Palavras-chave: Práticas Inovadoras; Interdisciplinaridade; Metodologias Ativas; Educação Básica; Pesquisa Bibliográfica.

ABSTRACT
This study investigates innovative pedagogical practices within the context of Basic Education, establishing a critical analysis of interdisciplinarity as a fundamental axis for the integration of knowledge.
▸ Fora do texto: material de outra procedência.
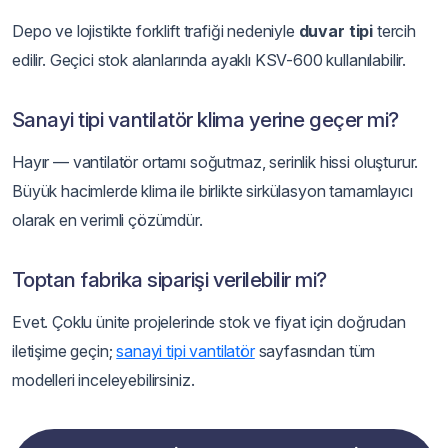
Depo ve lojistikte forklift trafiği nedeniyle
duvar tipi
tercih
edilir. Geçici stok alanlarında ayaklı KSV-600 kullanılabilir.
Sanayi tipi vantilatör klima yerine geçer mi?
Hayır — vantilatör ortamı soğutmaz, serinlik hissi oluşturur.
Büyük hacimlerde klima ile birlikte sirkülasyon tamamlayıcı
olarak en verimli çözümdür.
Toptan fabrika siparişi verilebilir mi?
Evet. Çoklu ünite projelerinde stok ve fiyat için doğrudan
iletişime geçin;
sanayi tipi vantilatör
sayfasından tüm
modelleri inceleyebilirsiniz.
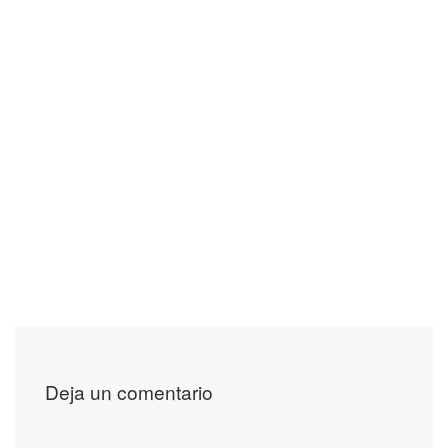
Deja un comentario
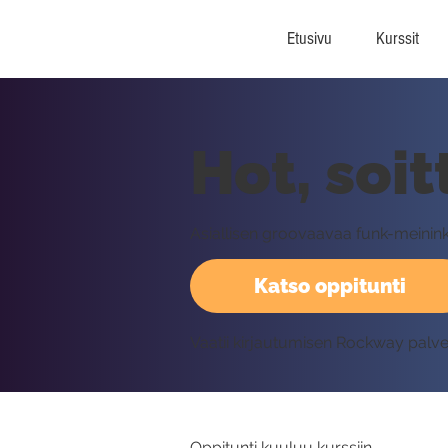
Etusivu
Kurssit
Hot, soit
Asiallisen groovaavaa funk-meinink
Katso oppitunti
Vaatii kirjautumisen Rockway palv
Oppitunti kuuluu kurssiin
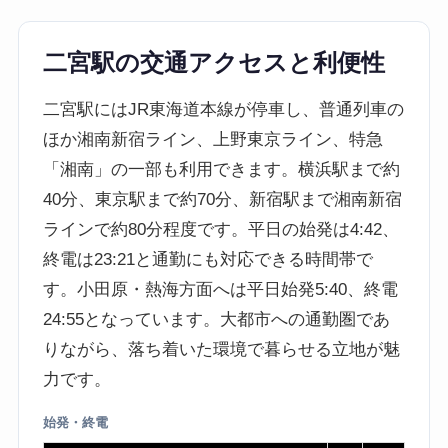
二宮駅の交通アクセスと利便性
二宮駅にはJR東海道本線が停車し、普通列車の
ほか湘南新宿ライン、上野東京ライン、特急
「湘南」の一部も利用できます。横浜駅まで約
40分、東京駅まで約70分、新宿駅まで湘南新宿
ラインで約80分程度です。平日の始発は4:42、
終電は23:21と通勤にも対応できる時間帯で
す。小田原・熱海方面へは平日始発5:40、終電
24:55となっています。大都市への通勤圏であ
りながら、落ち着いた環境で暮らせる立地が魅
力です。
始発・終電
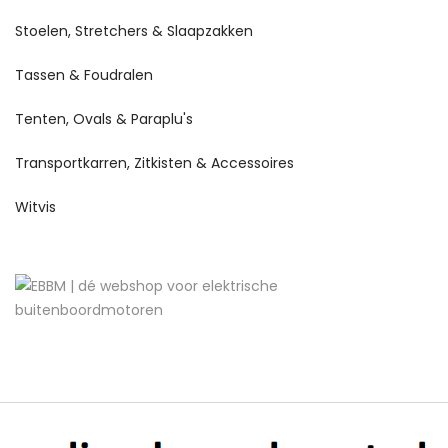
Stoelen, Stretchers & Slaapzakken
Tassen & Foudralen
Tenten, Ovals & Paraplu's
Transportkarren, Zitkisten & Accessoires
Witvis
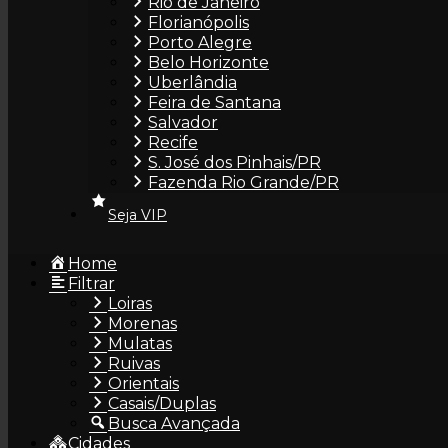
Rio de Janeiro
Florianópolis
Porto Alegre
Belo Horizonte
Aleska Aski
Uberlândia
Feira de Santana
Salvador
Recife
S. José dos Pinhais/PR
Fazenda Rio Grande/PR
Seja VIP
Alex e Rebeca
Home
Filtrar
Loiras
Morenas
Mulatas
Ruivas
Orientais
Casais/Duplas
Alice Becker
Busca Avançada
Cidades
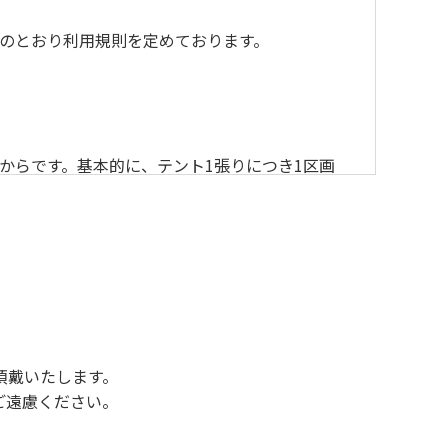
のとおり利用規則を定めております。
からです。基本的に、テント1張りにつき1区画
後3時になりましたら管理棟にて手続きを行って
行っていない方や使用人数が増えた場合は、必ず
ください。日帰り使用の方及び午前７時30分前
頂戴いたします。
ご遠慮ください。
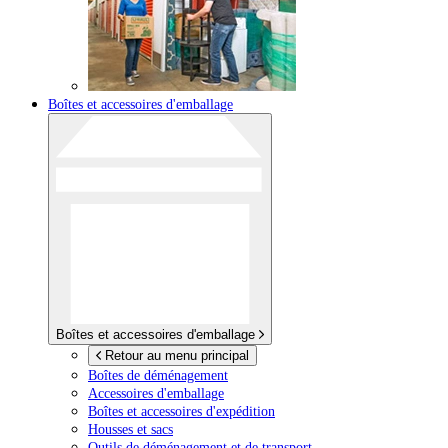
Boîtes et accessoires d'emballage
Boîtes et accessoires d'emballage
Retour au menu principal
Boîtes de déménagement
Accessoires d'emballage
Boîtes et accessoires d'expédition
Housses et sacs
Outils de déménagement et de transport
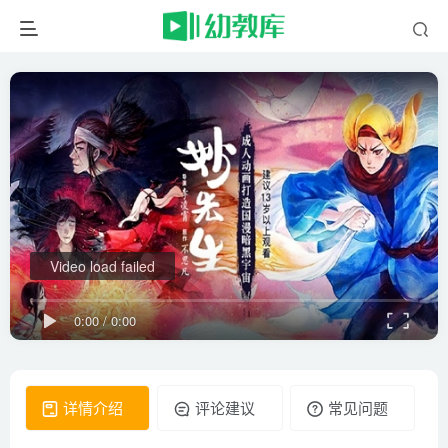
Video load failed
0:00
/
0:00
详情介绍
评论建议
常见问题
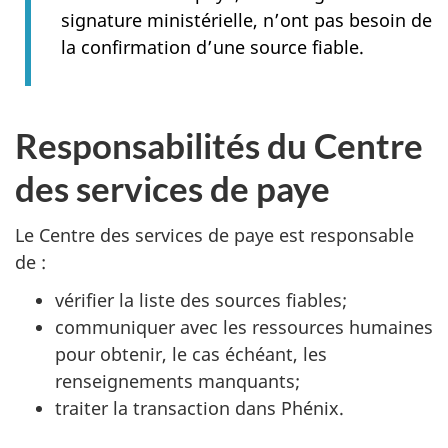
signature ministérielle, n’ont pas besoin de
la confirmation d’une source fiable.
Responsabilités du Centre
des services de paye
Le Centre des services de paye est responsable
de :
vérifier la liste des sources fiables;
communiquer avec les ressources humaines
pour obtenir, le cas échéant, les
renseignements manquants;
traiter la transaction dans Phénix.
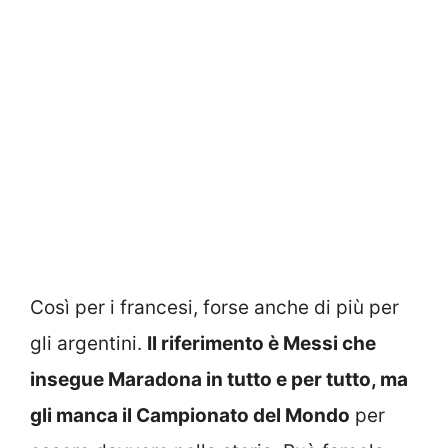
Così per i francesi, forse anche di più per
gli argentini.
Il riferimento è Messi che
insegue Maradona in tutto e per tutto, ma
gli manca il Campionato del Mondo
per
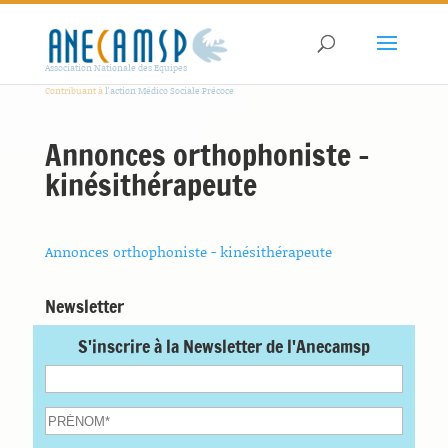
Association Nationale des Equipes
Contribuant à
l'action Médico Sociale Précoce
Annonces orthophoniste –
kinésithérapeute
Annonces orthophoniste - kinésithérapeute
Newsletter
S'inscrire à la Newsletter de l'Anecamsp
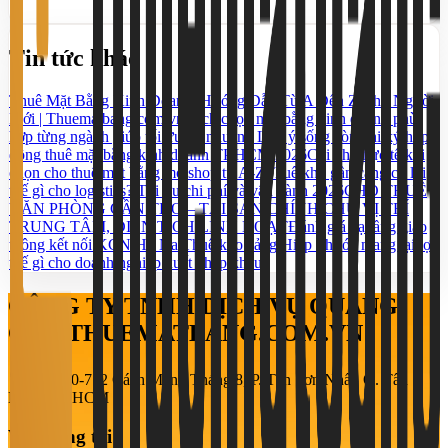
Tin tức khác
Thuê Mặt Bằng Kinh Doanh: Hướng Dẫn Từ A Đến Z Cho Người
Mới | Thuematbang.com.vn
Cách chọn mặt bằng kinh doanh phù
hợp từng ngành giúp tối ưu lợi nhuận
5 Lưu ý sống còn khi ký hợp
đồng thuê mặt bằng kinh doanh TP.HCM 2026
Chi phí thực tế khi
chọn cho thuê mặt bằng mở shop từ A-Z
Thuê kho gần cảng có lợi
thế gì cho logistics? Tối ưu chi phí và vận hành 2026
CHO THUÊ
VĂN PHÒNG CẦN THƠ – TÀI SẢN CHÍNH CHỦ VỊ TRÍ
TRUNG TÂM, DIỆN TÍCH LINH HOẠT
Đánh giá hạ tầng giao
thông kết nối KCN Hố Nai
Thuê kho cảng Hiệp Phước mang lại lợi
thế gì cho doanh nghiệp xuất nhập khẩu?
CÔNG TY TNHH DỊCH VỤ QUẢNG
CÁO THUEMATBANG.COM.VN
708-710-712 Cách Mạng Tháng 8, P. Tân Sơn Nhất, Q. Tân
Bình, TP. HCM
Về chúng tôi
The main objective of this research is to examine how the implementation of active methodologies—such as Problem-Based Learning (PBL) and the Flipped Classroom—contributes to breaking away from fragmented teaching, thereby stimulating student agency. The adopted methodology is characterized as a qualitative and exploratory bibliographic research, grounded in the survey of theoretical frameworks and current educational guidelines. Throughout the investigation, it is argued that pedagogical innovation is not restricted to the use of digital technologies but lies in the teacher's ability to mediate knowledge transversally. The results indicate that an interdisciplinary approach, when combined with active strategies, favors content retention and the development of socio-emotional skills. It is concluded, therefore, that the transition from the traditional model to dynamic practices is a necessary challenge for building contemporary education that dialogues with the complexities of today's society, requiring continuous teacher training and curricular flexibility.
Keywords: Innovative Practices; Interdisciplinarity; Active Methodologies; Basic Education; Bibliographic Research.

1. INTRODUÇÃO

O cenário educacional contemporâneo atravessa um período de intensas transformações, impulsionadas pela velocidade da informação e pelas novas demandas da sociedade do conhecimento. Diante desse panorama, a Educação Básica enfrenta o desafio de superar modelos pedagógicos que já não atendem plenamente às necessidades de estudantes inseridos em um mundo hiperconectado e complexo.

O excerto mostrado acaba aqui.